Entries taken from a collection
○ ○ ○ ○ ○

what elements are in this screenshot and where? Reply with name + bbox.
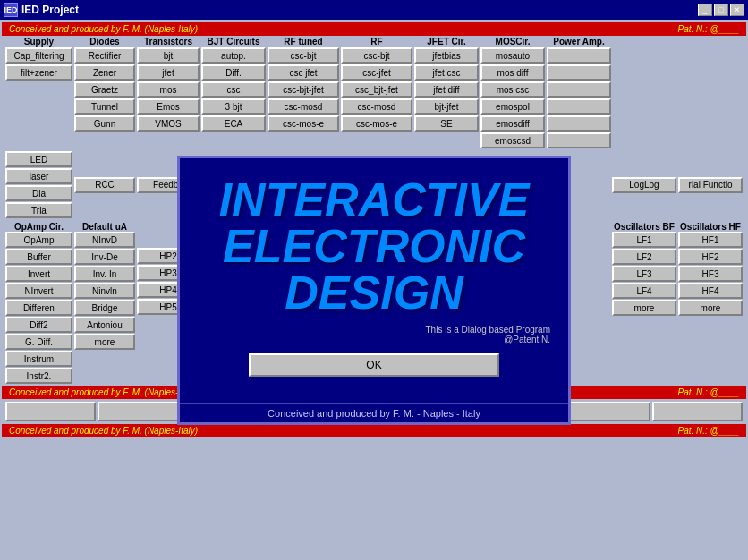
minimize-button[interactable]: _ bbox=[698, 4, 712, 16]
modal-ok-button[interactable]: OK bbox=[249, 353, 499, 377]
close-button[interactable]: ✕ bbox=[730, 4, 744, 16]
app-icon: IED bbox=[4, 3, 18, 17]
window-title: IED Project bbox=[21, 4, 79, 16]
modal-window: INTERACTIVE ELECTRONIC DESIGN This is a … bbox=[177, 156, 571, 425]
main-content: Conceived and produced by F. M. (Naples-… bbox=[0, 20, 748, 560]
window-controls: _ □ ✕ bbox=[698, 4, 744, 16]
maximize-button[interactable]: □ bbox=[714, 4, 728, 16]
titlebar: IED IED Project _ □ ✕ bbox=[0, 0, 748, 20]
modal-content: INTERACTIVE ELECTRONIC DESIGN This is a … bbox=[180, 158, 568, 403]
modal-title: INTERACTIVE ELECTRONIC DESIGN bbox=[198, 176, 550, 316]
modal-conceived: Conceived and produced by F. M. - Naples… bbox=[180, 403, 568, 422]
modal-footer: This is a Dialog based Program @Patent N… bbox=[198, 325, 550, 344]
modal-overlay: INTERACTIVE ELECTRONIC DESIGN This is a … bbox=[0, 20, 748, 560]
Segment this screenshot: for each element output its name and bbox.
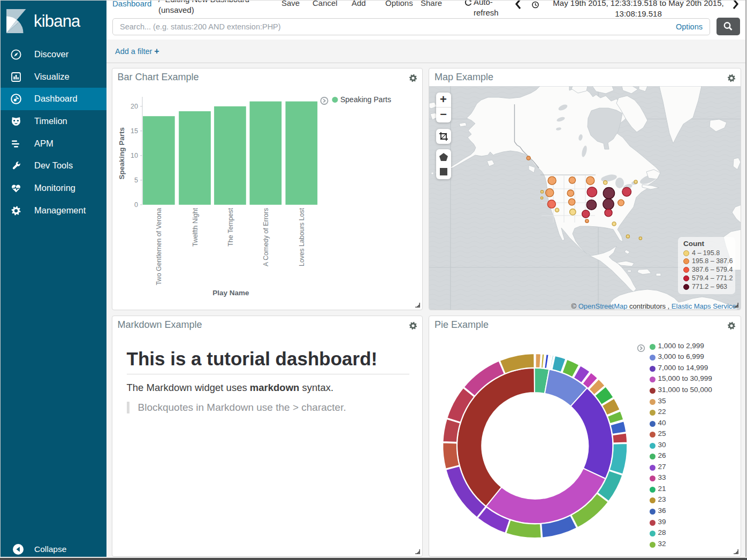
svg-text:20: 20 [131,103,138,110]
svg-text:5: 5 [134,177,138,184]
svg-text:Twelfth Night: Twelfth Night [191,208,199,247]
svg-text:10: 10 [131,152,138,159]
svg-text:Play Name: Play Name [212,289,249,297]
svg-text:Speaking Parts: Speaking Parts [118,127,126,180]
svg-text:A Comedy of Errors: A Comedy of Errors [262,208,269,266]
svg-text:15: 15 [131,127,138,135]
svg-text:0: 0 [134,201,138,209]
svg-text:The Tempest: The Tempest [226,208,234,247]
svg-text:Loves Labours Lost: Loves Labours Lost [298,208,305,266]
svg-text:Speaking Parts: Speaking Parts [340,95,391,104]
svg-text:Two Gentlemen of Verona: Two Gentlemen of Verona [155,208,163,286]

○ ○ ○ ○ ○

◆ EXERCISE BRIEF:
Lines containing the string "content" are the ones to copy from the entries above.

◆ EXERCISE SOLUTION:
main-content: Conceived and produced by F. M. (Naples-… bbox=[0, 20, 748, 560]
modal-content: INTERACTIVE ELECTRONIC DESIGN This is a … bbox=[180, 158, 568, 403]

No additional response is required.